Positive Economic Definitions
Positive economics is a branch of economics that has an objective approach based on facts. It analyzes and explains the usual relationships between variables. This explains to people how the country's economy operates. The positive economy is alternatively known as a pure economy or a descriptive economy.
When scientific methods are applied to economic phenomena and the problem of scarcity is related, it is a positive economy. Statements based on the positive economy consider what is actually happening in the economy. This helps policymakers to decide whether a proposed action, will be able to fulfill our goals or not. In this way, they accept or reject the statement.
The normative economy demonstrates how the economy should operate. This is also known as economic policy because it takes into account individual opinions and preferences. Therefore, the statement cannot be substantiated right or wrong.
After looking at both branches of the economy, we can say that these two branches are not contradictory but complementary, and both should go hand in time. While laying the law and theory, the economy should be treated as a positive science, but at the time of practical application, the economy should be treated as normative science.
Normative Economic Sense
An economy that uses value assessment, opinion, trust is called the normative economy. This economic branch considers the value and outcome in the statement stating, ' What should be the thing '. It combines subjective analysis and focuses on theoretical situations.The normative economy demonstrates how the economy should operate. This is also known as economic policy because it takes into account individual opinions and preferences. Therefore, the statement cannot be substantiated right or wrong.

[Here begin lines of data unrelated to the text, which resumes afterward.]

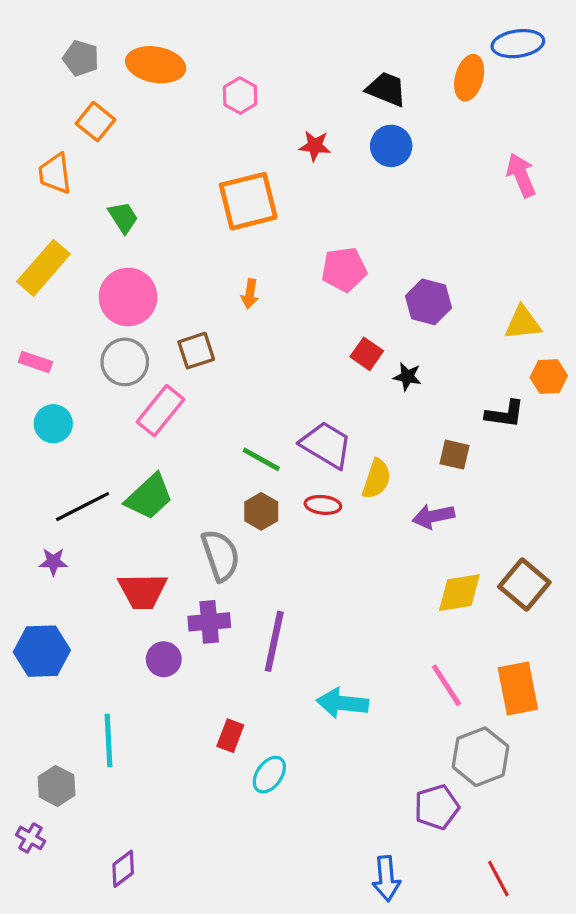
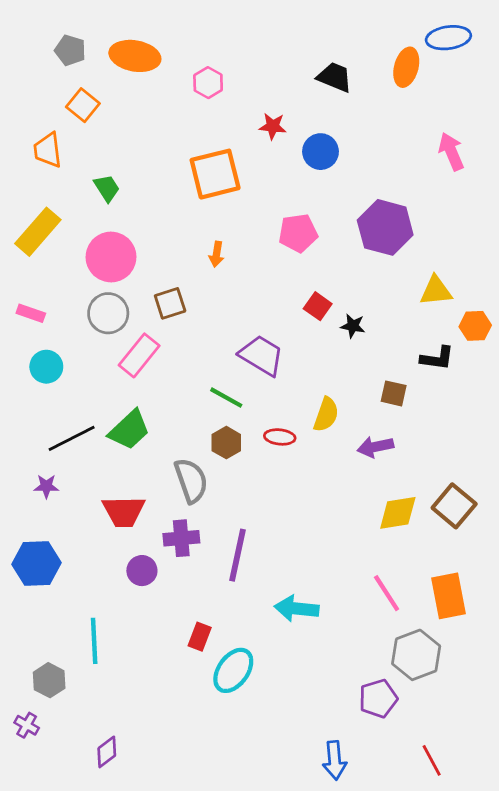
blue circle: (391, 146) -> (321, 152), moved
purple hexagon: (429, 302) -> (385, 227), moved, size x1.4
yellow triangle: (523, 323) -> (436, 291), moved
purple trapezoid: (326, 445) -> (261, 355), moved
cyan ellipse: (269, 775) -> (233, 670), size x1.4

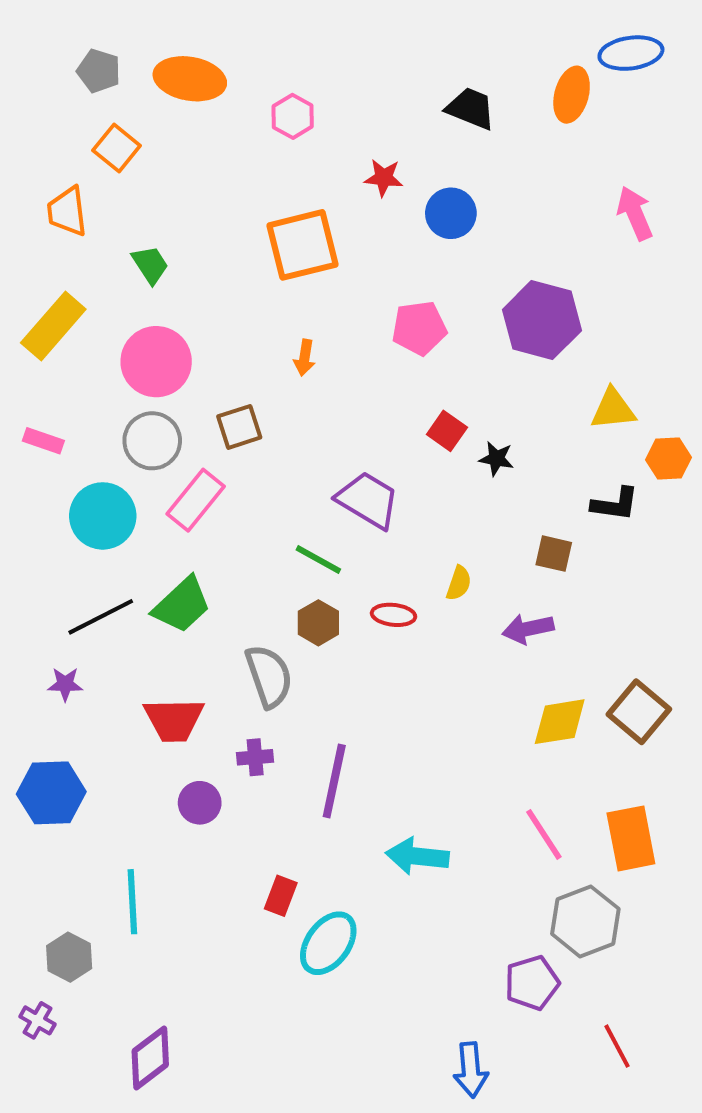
cyan circle: (46, 367) -> (103, 516), moved, size x1.4
yellow semicircle: (326, 414) -> (459, 583), size x0.7
purple cross: (181, 538) -> (255, 757), size x0.7
purple diamond: (107, 752) -> (150, 1058), size x1.4
red line: (432, 760) -> (617, 1046), moved

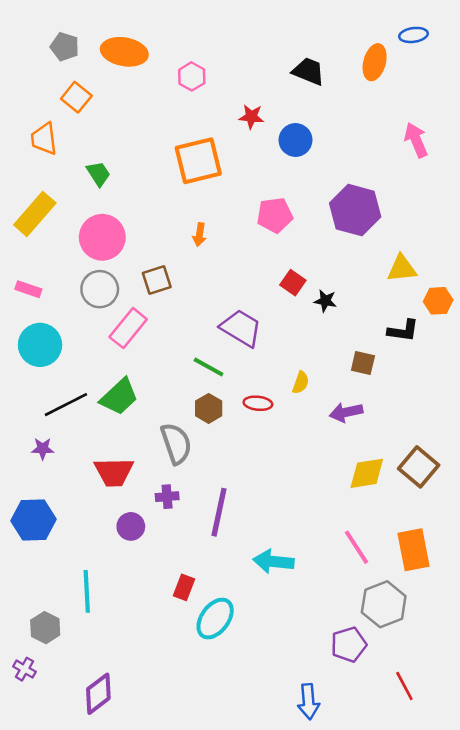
blue ellipse: (631, 53) -> (413, 35), size x0.7
cyan circle: (103, 516) -> (40, 345), moved

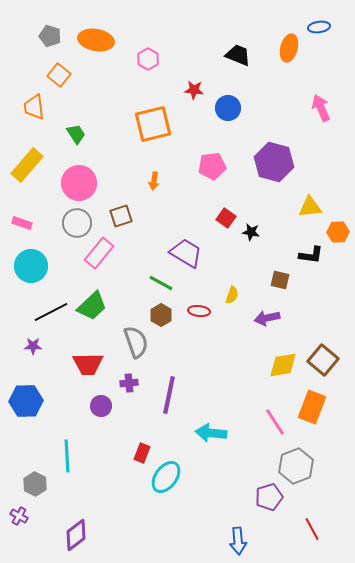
orange rectangle: (413, 550) -> (312, 407), moved, turned 32

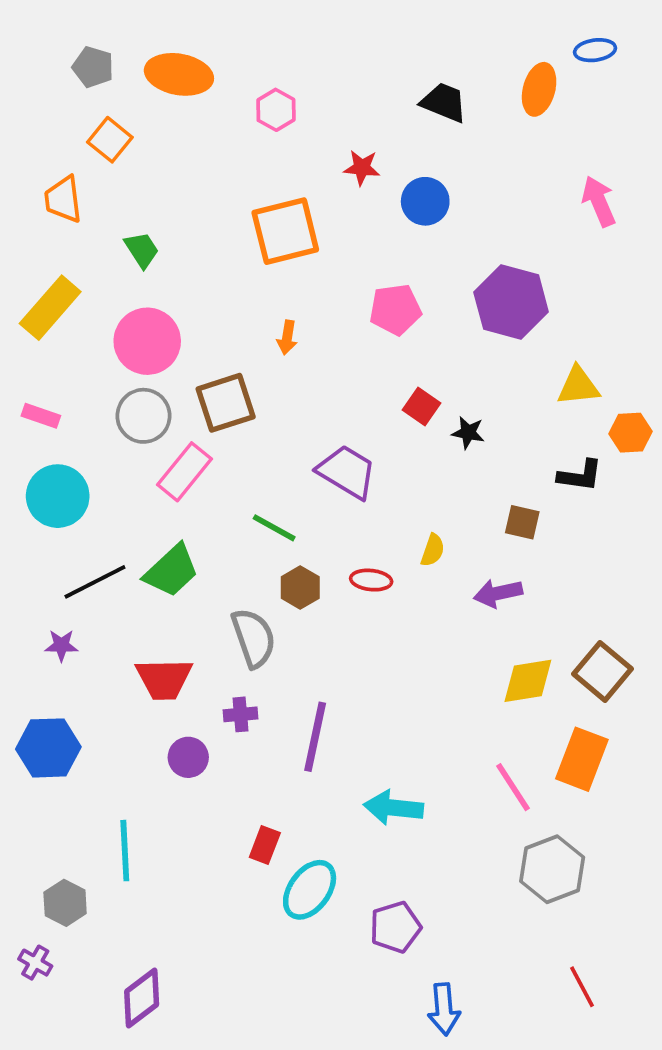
brown square: (121, 216) -> (226, 403), size x1.4
green line: (161, 283) -> (274, 528), moved
purple pentagon: (269, 497) -> (395, 927), moved

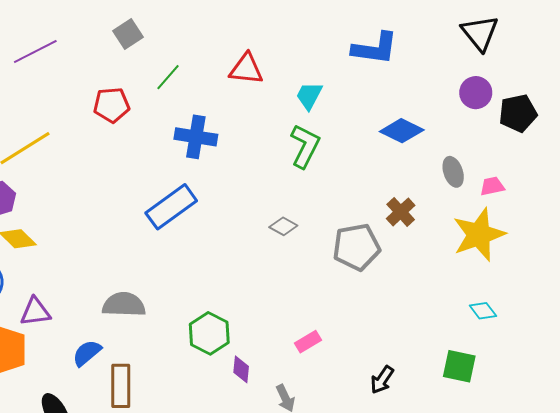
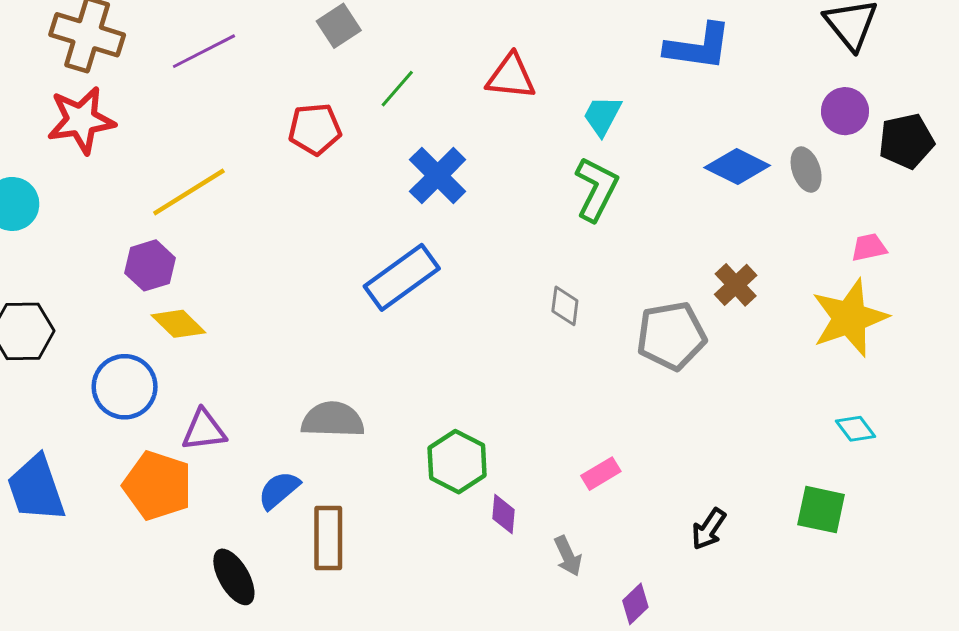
blue cross: (196, 137) -> (438, 176), turned 36
gray ellipse: (453, 172) -> (806, 170), moved
gray diamond: (283, 226) -> (565, 306), turned 68

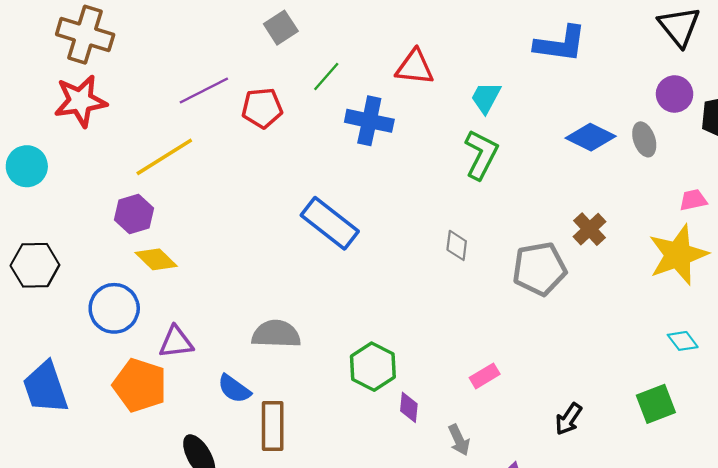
purple line: (204, 51) -> (204, 90), moved
blue cross: (438, 176) -> (369, 121), moved, turned -33
blue rectangle: (402, 277) -> (330, 223), turned 74
blue semicircle: (279, 490) -> (234, 389), turned -104
green square: (821, 510) -> (656, 404), turned -33

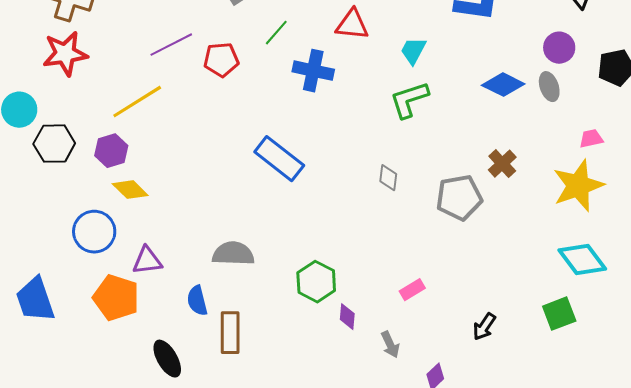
purple circle: (675, 94) -> (559, 48), moved
green L-shape: (481, 155) -> (409, 100), turned -135
black hexagon: (35, 265) -> (54, 144), moved
cyan diamond: (683, 341) -> (582, 260), size x1.8
blue semicircle: (234, 389) -> (197, 301), turned 40

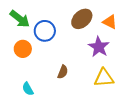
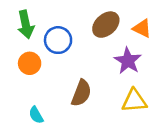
green arrow: (20, 19) -> (26, 25), turned 40
brown semicircle: (63, 72) -> (81, 93), size x1.5

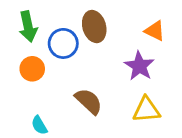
brown ellipse: (106, 25) -> (94, 27), moved, turned -64
brown semicircle: (81, 93) -> (89, 101), turned -68

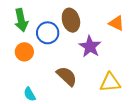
purple star: (139, 66) -> (90, 47), moved

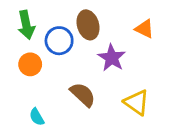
yellow triangle: (110, 83) -> (137, 102), turned 40

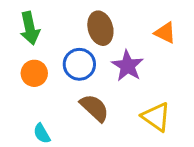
blue circle: (59, 41) -> (79, 64), moved

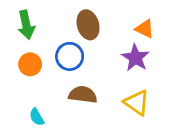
purple star: (128, 66) -> (135, 58), moved
brown semicircle: (94, 108) -> (83, 95), turned -36

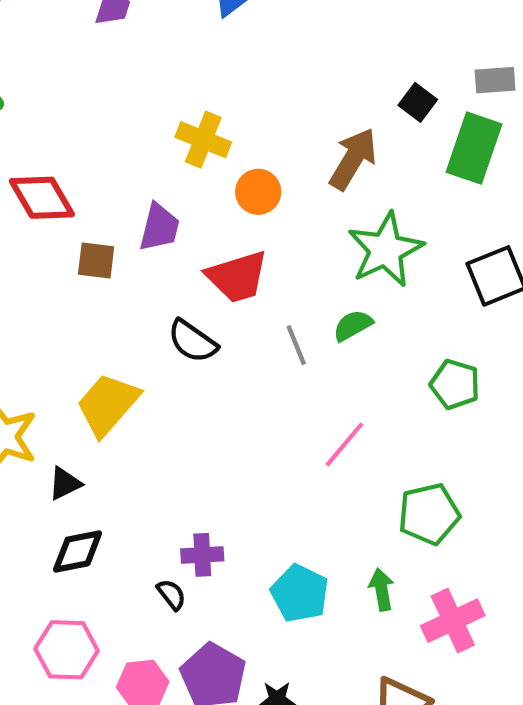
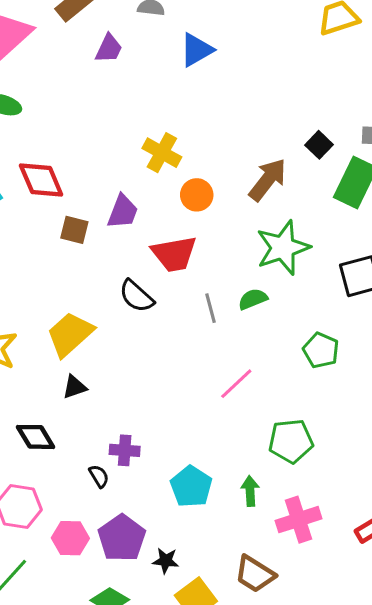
black triangle: (65, 484) -> (75, 387), moved
black diamond: (78, 551) -> (35, 437), turned 63

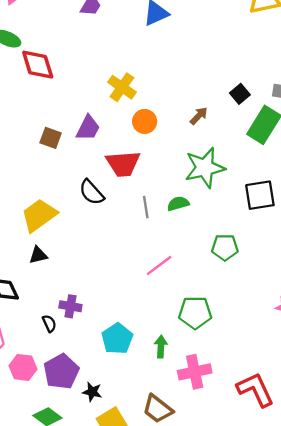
red diamond: (41, 180) -> (38, 65), moved
brown arrow: (268, 180) -> (199, 116), size x0.6
green pentagon: (321, 350) -> (225, 247), turned -30

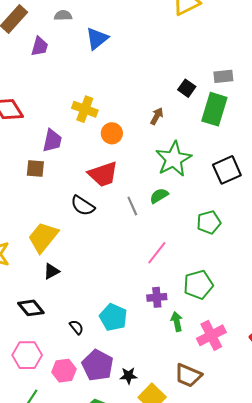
purple trapezoid: (88, 128) -> (52, 141), moved
purple cross: (70, 306) -> (157, 297), moved
cyan pentagon: (117, 339) -> (113, 317), moved

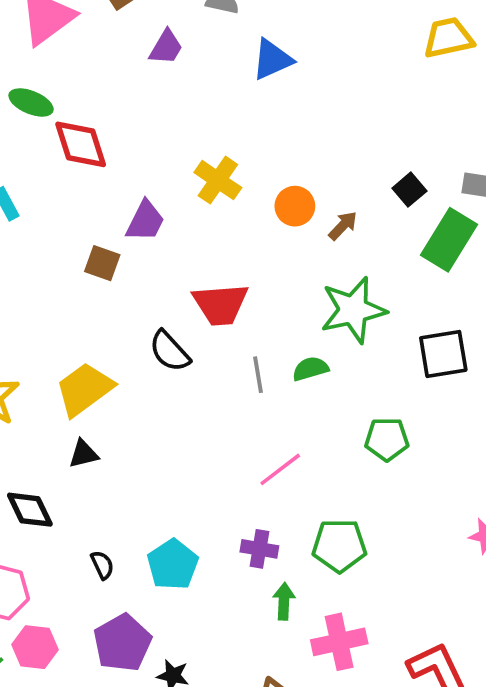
orange circle: (112, 133) -> (295, 206), moved
pink hexagon: (64, 371) -> (35, 647), moved

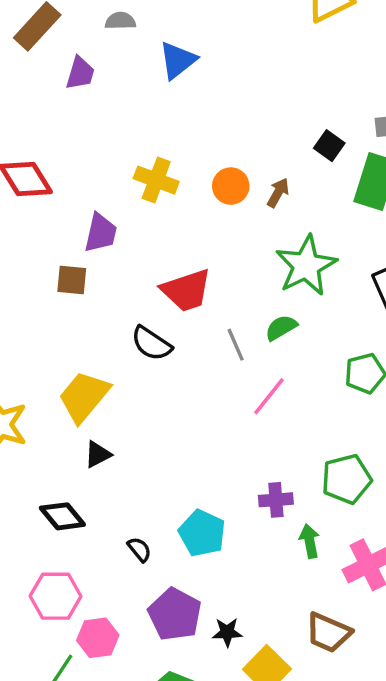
pink line: (280, 469) -> (269, 396), moved

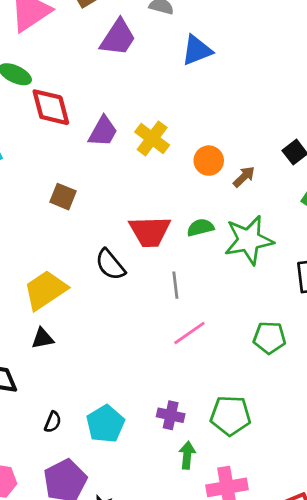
purple trapezoid: (80, 73) -> (118, 38), size x1.4
purple trapezoid: (101, 233) -> (103, 131), moved
green semicircle: (281, 328) -> (200, 228), moved
black semicircle: (139, 549) -> (53, 422), turned 45

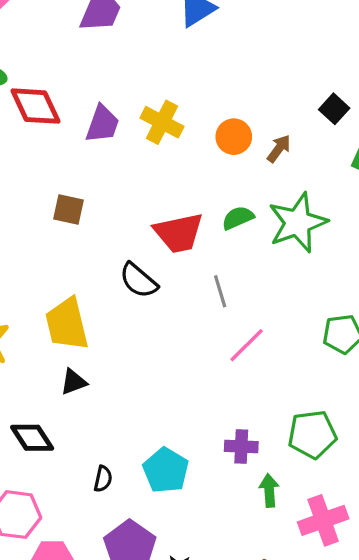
yellow trapezoid: (45, 290) -> (67, 324), turned -60

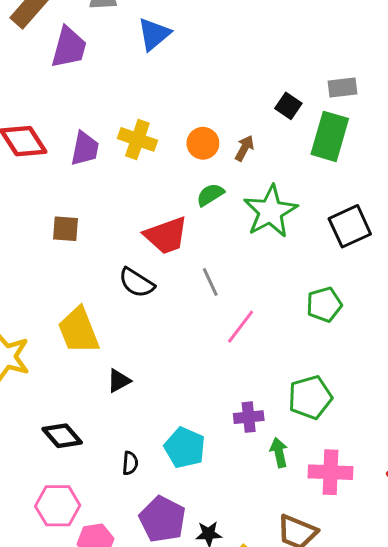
green semicircle: (238, 218) -> (210, 195), moved
black triangle: (74, 382) -> (119, 381), moved
pink cross: (323, 520) -> (331, 472), turned 30

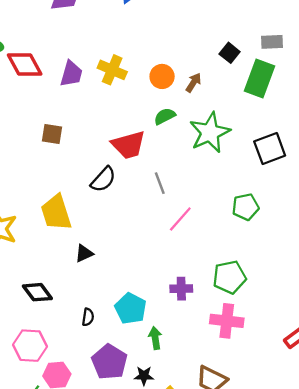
black semicircle: (137, 283) -> (103, 179), turned -84
green arrow: (279, 452) -> (155, 338), moved
pink cross: (331, 472) -> (227, 321), moved

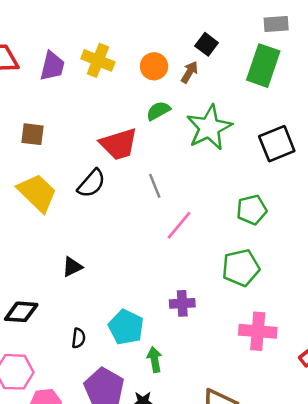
black square: (230, 53) -> (207, 44), moved
yellow trapezoid: (56, 213) -> (37, 193), moved, turned 153
green pentagon: (229, 277) -> (241, 268), moved
black diamond: (37, 292) -> (21, 312), turned -48
pink cross: (227, 321) -> (258, 331), moved

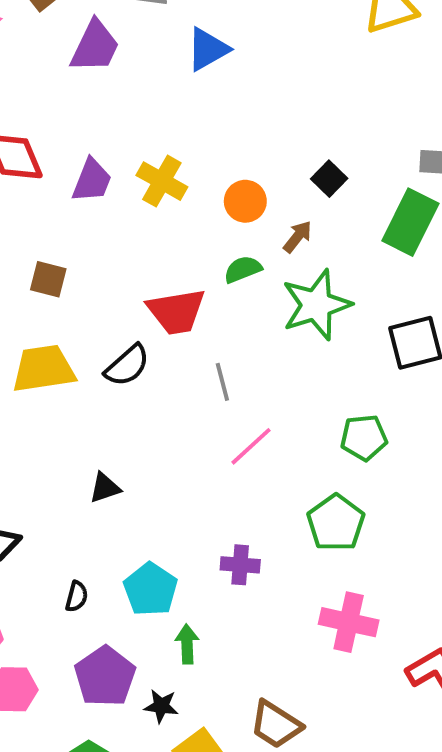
brown arrow: (189, 72) -> (298, 237), moved
yellow trapezoid: (37, 193) -> (44, 369), turned -60
black triangle: (72, 267) -> (105, 488), moved
green pentagon: (241, 268) -> (336, 523), turned -30

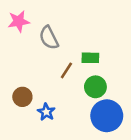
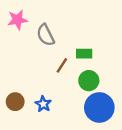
brown circle: (22, 97) -> (15, 102), moved

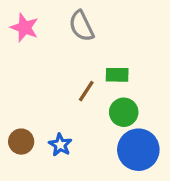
pink star: (17, 20) -> (24, 28), turned 30
gray semicircle: (46, 35) -> (81, 26), moved

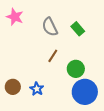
gray semicircle: (81, 26) -> (50, 27), moved
green rectangle: (117, 75) -> (78, 29), moved, turned 48

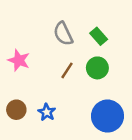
pink star: (15, 17) -> (19, 60), moved
green circle: (76, 69) -> (97, 68), moved

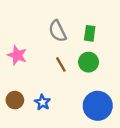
green rectangle: (99, 36) -> (90, 33), turned 49
brown line: (67, 70) -> (61, 64), turned -63

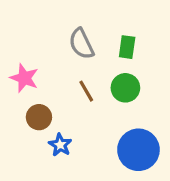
brown circle: (15, 100) -> (39, 117), moved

The Difference Between Positive and Normative Economics
The important difference between the positive and normative economics is explained in the following points:- Positive economics refers to the science that is based on data and facts. The normative economy is described as a science-based on opinion, value, and judgment.
- The positive economy is descriptive, but the normative economy is prescriptive.
- The positive economy explains the cause and effect relationship between variables. On the other hand, the normative economy provides value assessment.
- A positive economic perspective is an objective, whereas the normative economy has a subjective perspective.
- The positive economy explains ' what it is ' whereas the normative economy explains ' what it should be '.
- Positive economic statements can be tested, substantiated, or scientifically proven, which cannot be done with normative economic statements.
- Economic positives clearly define economic problems. Unlike the normative economy, where solutions are provided for economic problems, based on value assessment.
After looking at both branches of the economy, we can say that these two branches are not contradictory but complementary, and both should go hand in time. While laying the law and theory, the economy should be treated as a positive science, but at the time of practical application, the economy should be treated as normative science.